LOS ANGELES— Tucked into the Santa Monica Mountains overlooking the Pacific, just past the McMansions of the Pacific Palisades, lie the decaying, graffiti-plastered remains of what is believed to have been a 1930s compound for Nazis in Los Angeles.
A few years ago, I first hiked out to Murphy Ranch, the abandoned compound, after hearing about it (ironically) from an Israeli friend who was obsessed with L.A.’s weird side. After returning a couple of times, I went again this summer because the city of Los Angeles, which owns the land, announced this past spring it was tearing down some of the structures.
After parking the car alongside the neatly manicured lawns off Capri Drive in the Palisades and beginning the walk along the road that hugs the dusty mountainside, past the mega-mansions being built into the hillside and a semi-buried pickup truck, I eventually came to what used to be the entrance to the ruins.
A few years ago an ominous set of black gates with crumbling flagstone walls—now torn down—marked the entrance to the site. Now a person just has to hope they go the right way, following the path until they find the first of the ruins’ famed sights—the 500-odd concrete steps leading down a terraced landscape to the compound.
In 1933, the property that now makes up the ranch was bought by one Jessie M. Murphy. This name is believed to be a front, historian and head of the Palisades Historical Society Thomas R. Young told the Los Angeles Times. (Young did not respond to Daily Beast requests for an interview.) The property was really bought, he says, by the heiress Winona Stephens and her husband, Norman, while under the influence of a German who claimed to have supernatural abilities—Herr Schmidt.
Under his influence, Young told the Times, the Stephenses sunk roughly $4 million into the property. Herr Schmidt had convinced them that Adolf Hitler was going to take over the world and that the U.S. was going to collapse, so Nazi sympathizers needed a stronghold for when it was time to emerge and take control.
While it is believed the couple ran out of funds before they could build their planned four-story mansion (designed by, no joke, the famed African-American architect Paul Williams, whom they hired to replace another famed architect, Welton Becket), the $4 million they did spend resulted in a terraced mountainside for agriculture, a sprinkler system, a 20,000-gallon fuel tank, a power station that could support a small town, a 395,000-gallon concrete water tank, and of course, those long concrete stairs.

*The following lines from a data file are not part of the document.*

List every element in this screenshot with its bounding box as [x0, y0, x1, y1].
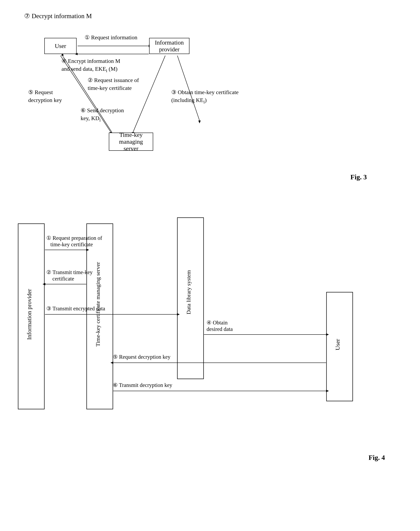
svg-text:Data library system: Data library system — [185, 270, 192, 314]
svg-text:Time-key certificate managing : Time-key certificate managing server — [95, 262, 101, 347]
fig4-label: Fig. 4 — [369, 454, 385, 461]
svg-marker-34 — [326, 333, 329, 336]
svg-text:① Request preparation of: ① Request preparation of — [46, 235, 102, 241]
fig4-diagram: Information provider Time-key certificat… — [12, 212, 405, 473]
step6-label: ⑥ Send decryptionkey, KDi — [81, 106, 124, 123]
svg-text:Information provider: Information provider — [26, 289, 32, 340]
svg-marker-23 — [86, 249, 89, 251]
svg-line-4 — [133, 56, 165, 132]
step4-label: ④ Encrypt information Mand send data, EK… — [61, 57, 120, 74]
svg-text:⑤ Request decryption key: ⑤ Request decryption key — [113, 354, 170, 360]
svg-marker-37 — [110, 362, 113, 364]
svg-text:④ Obtain: ④ Obtain — [207, 320, 228, 326]
svg-marker-30 — [177, 313, 180, 316]
svg-text:desired data: desired data — [207, 326, 233, 332]
step2-label: ② Request issuance oftime-key certificat… — [88, 76, 139, 92]
timekey-box: Time-keymanagingserver — [109, 133, 153, 151]
svg-text:time-key certificate: time-key certificate — [50, 241, 93, 248]
step5-label: ⑤ Requestdecryption key — [28, 88, 62, 104]
svg-marker-7 — [198, 120, 201, 123]
fig4-container: Information provider Time-key certificat… — [12, 212, 405, 473]
svg-text:User: User — [334, 339, 341, 351]
fig3-container: ⑦ Decrypt information M — [24, 12, 387, 171]
svg-text:certificate: certificate — [52, 276, 74, 282]
info-provider-box: Informationprovider — [149, 38, 189, 54]
svg-line-6 — [177, 56, 199, 120]
svg-text:② Transmit time-key: ② Transmit time-key — [46, 269, 93, 275]
fig3-label: Fig. 3 — [350, 173, 367, 181]
step3-label: ③ Obtain time-key certificate(including … — [171, 88, 239, 105]
svg-marker-27 — [43, 283, 45, 285]
svg-text:⑥ Transmit decryption key: ⑥ Transmit decryption key — [113, 382, 172, 388]
timekey-label: Time-keymanagingserver — [119, 131, 143, 152]
fig3-title: ⑦ Decrypt information M — [24, 12, 387, 20]
step1-label: ① Request information — [85, 33, 137, 41]
page: ⑦ Decrypt information M — [0, 0, 420, 531]
svg-text:③ Transmit encrypted data: ③ Transmit encrypted data — [46, 306, 105, 311]
svg-marker-40 — [326, 390, 329, 392]
user-label: User — [55, 43, 66, 49]
user-box: User — [44, 38, 76, 54]
info-provider-label: Informationprovider — [155, 39, 184, 53]
fig3-diagram: User Informationprovider Time-keymanagin… — [24, 26, 306, 171]
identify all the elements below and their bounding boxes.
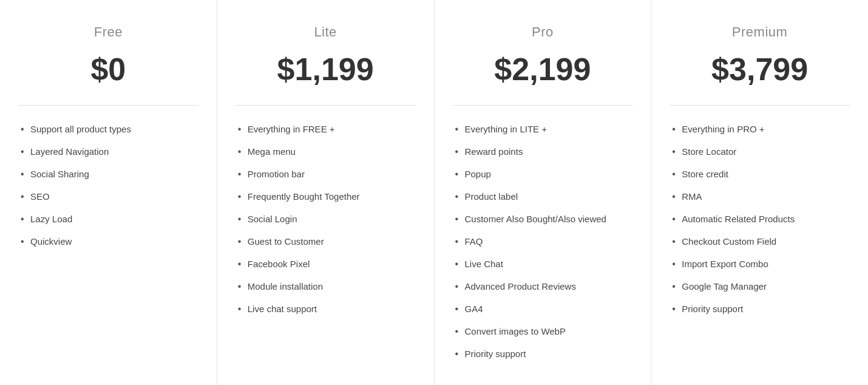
list-item: Live chat support	[236, 302, 416, 315]
plan-divider-free	[18, 105, 198, 106]
plan-column-premium: Premium$3,799Everything in PRO +Store Lo…	[651, 0, 868, 385]
list-item: Advanced Product Reviews	[453, 280, 633, 293]
list-item: Import Export Combo	[670, 257, 850, 270]
list-item: Everything in LITE +	[453, 123, 633, 135]
list-item: Automatic Related Products	[670, 213, 850, 225]
list-item: Everything in PRO +	[670, 123, 850, 135]
list-item: Live Chat	[453, 257, 633, 270]
list-item: Google Tag Manager	[670, 280, 850, 293]
list-item: Priority support	[453, 347, 633, 360]
list-item: Promotion bar	[236, 168, 416, 180]
plan-name-lite: Lite	[236, 24, 416, 40]
plan-price-free: $0	[18, 52, 198, 87]
list-item: Convert images to WebP	[453, 325, 633, 338]
list-item: Quickview	[18, 235, 198, 248]
plan-price-pro: $2,199	[453, 52, 633, 87]
list-item: Product label	[453, 190, 633, 203]
pricing-table: Free$0Support all product typesLayered N…	[0, 0, 868, 385]
plan-column-free: Free$0Support all product typesLayered N…	[0, 0, 217, 385]
list-item: Support all product types	[18, 123, 198, 135]
list-item: Module installation	[236, 280, 416, 293]
list-item: Everything in FREE +	[236, 123, 416, 135]
plan-divider-premium	[670, 105, 850, 106]
list-item: Reward points	[453, 145, 633, 158]
features-list-premium: Everything in PRO +Store LocatorStore cr…	[670, 123, 850, 325]
list-item: Checkout Custom Field	[670, 235, 850, 248]
list-item: RMA	[670, 190, 850, 203]
plan-column-lite: Lite$1,199Everything in FREE +Mega menuP…	[217, 0, 435, 385]
plan-name-free: Free	[18, 24, 198, 40]
plan-price-lite: $1,199	[236, 52, 416, 87]
plan-price-premium: $3,799	[670, 52, 850, 87]
list-item: FAQ	[453, 235, 633, 248]
plan-name-pro: Pro	[453, 24, 633, 40]
features-list-pro: Everything in LITE +Reward pointsPopupPr…	[453, 123, 633, 370]
list-item: Social Login	[236, 213, 416, 225]
list-item: Mega menu	[236, 145, 416, 158]
features-list-free: Support all product typesLayered Navigat…	[18, 123, 198, 257]
list-item: Layered Navigation	[18, 145, 198, 158]
list-item: Popup	[453, 168, 633, 180]
list-item: Store credit	[670, 168, 850, 180]
features-list-lite: Everything in FREE +Mega menuPromotion b…	[236, 123, 416, 325]
list-item: Social Sharing	[18, 168, 198, 180]
list-item: Guest to Customer	[236, 235, 416, 248]
plan-column-pro: Pro$2,199Everything in LITE +Reward poin…	[435, 0, 652, 385]
list-item: Priority support	[670, 302, 850, 315]
list-item: SEO	[18, 190, 198, 203]
plan-divider-pro	[453, 105, 633, 106]
list-item: Customer Also Bought/Also viewed	[453, 213, 633, 225]
list-item: Frequently Bought Together	[236, 190, 416, 203]
list-item: Facebook Pixel	[236, 257, 416, 270]
list-item: GA4	[453, 302, 633, 315]
plan-divider-lite	[236, 105, 416, 106]
list-item: Lazy Load	[18, 213, 198, 225]
plan-name-premium: Premium	[670, 24, 850, 40]
list-item: Store Locator	[670, 145, 850, 158]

The concrete stairs (there are actually multiple sets) lead down to the famed power station of Murphy Ranch. Before it was filled in this spring, the remains of the concrete water tank were set 30 feet in the ground and filled with magnificent graffiti, but unfortunately the city got sick of rescuing trapped graffiti artists and it was filled in this year.
But the pièce de résistance of the ruins was always the power station.
“It sucks, it just sucks,” lamented Jaleel Sampay, a 24-year-old amateur photographer exploring the site with his friends when I returned this summer. “It’s kind of sad. When I was here last time I was able to go inside.”
The power station was boarded up this spring, and while its graffitied shell is still a sight to behold and is usually surrounded by photographers trying to capture the ultimate ruin porn, its interior was jaw-dropping.
Pieces from a broken mirror lined part of the floor, reflecting and refracting the kaleidoscopic array of graffiti adorning the walls. Inside, each time I went, young Los Angelenos would be hanging out, playing music, the air pungent with pot. Some reclined on the multi-level platform at the back of the station, perfect for the Instagram photo-op. A doorway out the back led to an area with higher ground, providing easy access to climb on the roof. In all likelihood, the current boarding up of the windows is unlikely to be much of a deterrent for long. And further down the path, the fence surrounding what resembles the decaying remains of a stable has already been cut and one can get inside.
It makes sense that Herr Schmidt did attract a following in the area. The now-deceased California historian Gloria Ricci Lothrop told the Los Angeles Times that the region was a hotbed of activity for Nazi sympathizers. The Silver Shirts, an underground fascist organization, which had a nationwide membership of between 15,000 and 50,000, had a handful of chapters in the greater Los Angeles region.
But the Germanic takeover was not to be, and Schmidt's dreams came to an early end the day after Pearl Harbor in 1941, when federal agents raided the compound. Schmidt, Young told the Times, was arrested as a spy. The Stephenses remained on the compound until it was sold in 1948 to the Huntington Hartford Foundation, which turned the land into an artists’ colony. Hartford had Lloyd Wright build cottages on the land, which housed everybody from Edward Hopper to Arnold Schoenberg. From there it eventually ended up under the purview of the Los Angeles Department of Parks and Recreation (which did not return a request for comment) where, luckily for us, it has mostly languished.
While some may find it distasteful that the remains of a Nazi utopia still sit in the hills overlooking Los Angeles, I’ve always found something reassuring about watching stoners and Mother Nature take over and slowly destroy a comically inept real-life attempt at The Plot Against America.